A method that creates the pLvlNextFunc attribute as a sequence of linear functions, indicating constant expected permanent income growth across permanent income levels. Draws on the attribute PermGroFac, and installs a special retirement function when it exists.

Parameters:

None

Return type:

None

class HARK.ConsumptionSaving.ConsGenIncProcessModel.PersistentShockConsumerType(**kwds)#

Bases: GenIncProcessConsumerType

Type with idiosyncratic shocks to persistent (‘Prst’) and transitory income.
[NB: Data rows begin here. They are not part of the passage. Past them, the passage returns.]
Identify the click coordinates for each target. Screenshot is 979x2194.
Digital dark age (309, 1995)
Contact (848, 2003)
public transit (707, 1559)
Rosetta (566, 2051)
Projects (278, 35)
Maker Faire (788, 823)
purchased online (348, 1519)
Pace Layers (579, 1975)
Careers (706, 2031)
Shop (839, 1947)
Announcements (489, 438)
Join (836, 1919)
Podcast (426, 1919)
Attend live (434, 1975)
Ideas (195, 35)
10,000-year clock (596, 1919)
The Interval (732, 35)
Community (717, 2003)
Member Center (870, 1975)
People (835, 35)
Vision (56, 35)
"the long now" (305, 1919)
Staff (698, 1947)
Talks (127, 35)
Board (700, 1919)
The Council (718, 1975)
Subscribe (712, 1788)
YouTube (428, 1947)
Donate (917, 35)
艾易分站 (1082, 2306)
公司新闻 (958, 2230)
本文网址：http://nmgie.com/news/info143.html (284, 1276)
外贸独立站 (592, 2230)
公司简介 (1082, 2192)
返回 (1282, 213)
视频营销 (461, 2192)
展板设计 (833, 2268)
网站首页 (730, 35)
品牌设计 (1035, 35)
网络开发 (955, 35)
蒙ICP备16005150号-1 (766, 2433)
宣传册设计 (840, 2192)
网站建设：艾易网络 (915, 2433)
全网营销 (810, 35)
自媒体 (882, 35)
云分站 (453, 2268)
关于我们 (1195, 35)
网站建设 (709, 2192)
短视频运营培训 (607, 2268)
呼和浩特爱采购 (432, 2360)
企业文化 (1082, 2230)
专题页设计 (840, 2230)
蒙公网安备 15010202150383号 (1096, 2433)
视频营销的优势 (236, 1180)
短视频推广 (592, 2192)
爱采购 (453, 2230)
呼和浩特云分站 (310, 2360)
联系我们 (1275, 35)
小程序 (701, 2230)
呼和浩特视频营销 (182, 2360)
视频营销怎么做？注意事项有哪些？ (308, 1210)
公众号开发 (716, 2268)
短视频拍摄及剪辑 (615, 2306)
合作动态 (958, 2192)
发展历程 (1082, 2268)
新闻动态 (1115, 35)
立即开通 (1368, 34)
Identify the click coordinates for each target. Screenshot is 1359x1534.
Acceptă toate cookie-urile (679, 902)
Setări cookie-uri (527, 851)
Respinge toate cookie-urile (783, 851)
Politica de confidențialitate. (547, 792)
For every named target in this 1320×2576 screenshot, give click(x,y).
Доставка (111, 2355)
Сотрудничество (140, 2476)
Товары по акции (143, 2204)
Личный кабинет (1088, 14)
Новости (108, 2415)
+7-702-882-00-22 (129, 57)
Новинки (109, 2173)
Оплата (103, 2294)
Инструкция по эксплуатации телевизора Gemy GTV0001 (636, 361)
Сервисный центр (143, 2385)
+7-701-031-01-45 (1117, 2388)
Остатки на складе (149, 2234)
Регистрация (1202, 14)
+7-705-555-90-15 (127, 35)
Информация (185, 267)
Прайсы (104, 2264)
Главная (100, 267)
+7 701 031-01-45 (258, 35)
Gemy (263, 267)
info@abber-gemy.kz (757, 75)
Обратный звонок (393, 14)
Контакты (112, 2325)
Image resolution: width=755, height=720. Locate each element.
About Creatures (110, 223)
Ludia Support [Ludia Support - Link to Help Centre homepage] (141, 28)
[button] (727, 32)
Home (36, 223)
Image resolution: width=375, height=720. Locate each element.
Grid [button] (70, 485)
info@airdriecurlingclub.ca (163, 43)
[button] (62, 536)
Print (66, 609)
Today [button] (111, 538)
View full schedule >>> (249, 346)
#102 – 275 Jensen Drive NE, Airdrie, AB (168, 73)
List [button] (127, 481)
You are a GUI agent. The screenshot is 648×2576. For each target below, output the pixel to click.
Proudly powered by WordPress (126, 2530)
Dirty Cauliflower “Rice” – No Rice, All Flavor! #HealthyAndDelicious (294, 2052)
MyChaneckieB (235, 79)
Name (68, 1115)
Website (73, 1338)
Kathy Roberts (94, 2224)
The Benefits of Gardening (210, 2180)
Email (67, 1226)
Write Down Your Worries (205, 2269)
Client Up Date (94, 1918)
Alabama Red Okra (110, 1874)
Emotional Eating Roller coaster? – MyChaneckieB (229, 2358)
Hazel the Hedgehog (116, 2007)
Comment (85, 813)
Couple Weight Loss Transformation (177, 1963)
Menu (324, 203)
The problem is defined by a sequence of income distributions, survival prob- abilities, and persistent income growth rates, as well as time invariant values for risk aversion, discount factor, the interest rate, the grid of end-of- period assets, an artificial borrowing constraint, and the AR1 correlation coefficient for (log) persistent income.

update_pLvlNextFunc()#

A method that creates the pLvlNextFunc attribute as a sequence of AR1-style functions. Draws on the attributes PermGroFac and PrstIncCorr. If cycles=0, the product of PermGroFac across all periods must be 1.0, otherwise this method is invalid.

Parameters:

None

Return type:

None

class HARK.ConsumptionSaving.ConsGenIncProcessModel.pLvlFuncAR1(pLogMean, PermGroFac, Corr)#

Bases: MetricObject

A class for representing AR1-style persistent income growth functions.

Parameters:
  • pLogMean (float) – Log persistent income level toward which we are drawn.

  • PermGroFac (float) – Autonomous (e.g. life cycle) pLvl growth (does not AR1 decay).

  • Corr (float) – Correlation coefficient on log income.